You don't have time? Then why are you hanging out with me?  File this under graduate student marital difficulties.  Maybe I'm over-reacting, but when we're out having a good time, don't start jawing about how you should have come home sooner on the car ride back.  It makes me feel like 1) you didn't want to go in the first place (remember it was your idea, though), 2) I'm the reason you're not getting enough work done, 3) you don't have the gumption to speak up for your own time line and feel it's easier to make it seem like my fault.

It isn't.

I was under the impression that I was making a lot of choices that benefit my spouse and his future career, and that he could figure his own schedule out.  If he doesn't have time to go out, a date, come home for dinner, go grocery shopping, he should say something before instead of after the fact.  It's even worse when we were having a really good time out, and that retro-actively ruins it all. I have been planning my life around this person and he won't take responsibility for his daily schedule? Really?
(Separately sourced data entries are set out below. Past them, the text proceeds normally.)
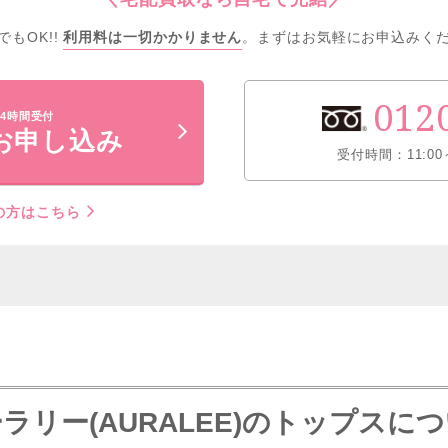
でもOK!!
利用料は一切かかりません
。
まずはお気軽にお申込みく
012
4時間受付
お申し込み
受付時間：11:00
の方はこちら
ラリー(AURALEE)のトップスに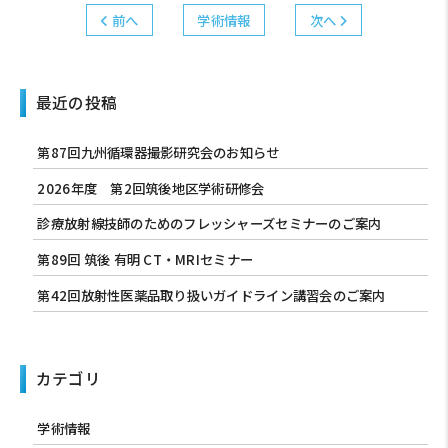
前へ
学術情報
次へ
最近の投稿
第87回九州循環器撮影研究会のお知らせ
2026年度 第2回筑後地区学術研修会
診療放射線技師のためのフレッシャーズセミナーのご案内
第89回 筑後 有明 CT・MRIセミナー
第42回放射性医薬品取り扱いガイドライン講習会のご案内
カテゴリ
学術情報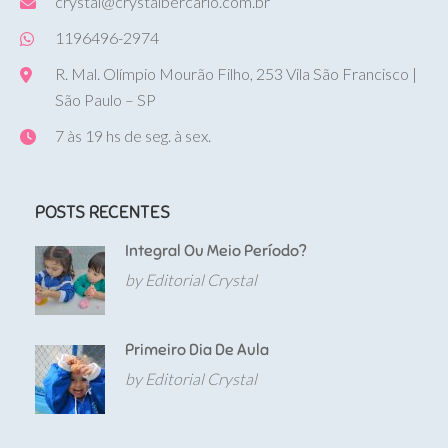
crystal@crystalbercario.com.br
1196496-2974
R. Mal. Olímpio Mourão Filho, 253 Vila São Francisco |
São Paulo – SP
7 às 19 hs de seg. à sex.
POSTS RECENTES
Integral Ou Meio Período?
by Editorial Crystal
Primeiro Dia De Aula
by Editorial Crystal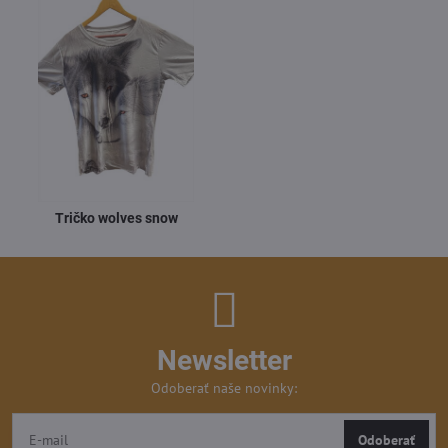
Tričko wolves snow
Newsletter
Odoberať naše novinky:
Odoberať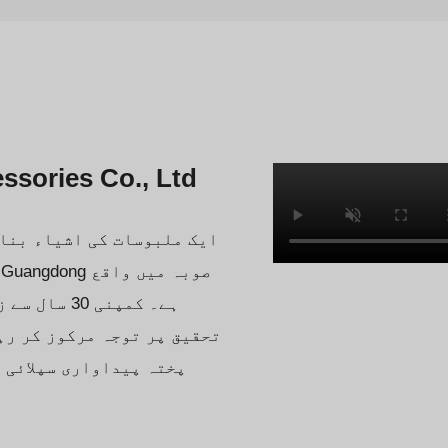
ہمارے بارے میں
sories Co., Ltd
ہے۔ کمپنی 
تحقیق پر توجہ مرکوز کر رہ
پختہ پیداواری سپلائی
This is something that has happened before.  Maybe you've gotten this impression from my blog, but I don't keep things bottled up and speak up if someone is doing me wrong.  I don't let things explode.  Since we've had this discussion before, I wish he would just realize that responding to me in a hurt voice when I'm speaking my mind at a normal inside-voice level makes me feel like some kind of monster. A monster who is working a job she hates and has her life pretty much on hold so he can pursue his dreams.  I am so scary!

I'd rather he just spend much less time with me, and save up the time he REALLY has to spend doing it in earnest, not worrying the whole time how he's going to catch up. Because that doesn't really count as being there.  Even worse, after these fights* he has to hang around the house until he feels like things are better between us, which makes me insane because the argument started because he needed to get to work. GET OUT OF THE HOUSE THEN.  I know he doesn't want to leave with bad feelings between us, but it makes me nuts!

So, I hope he gets a lot accomplished today, because my Sunday is ruined.

*Luckily, and I realize how lucky I am every day, these are the only things we fight about,  other than some tiffs over cleaning.  He has never raised his voice at me.  Once he looked angry at me, and that made me so sad.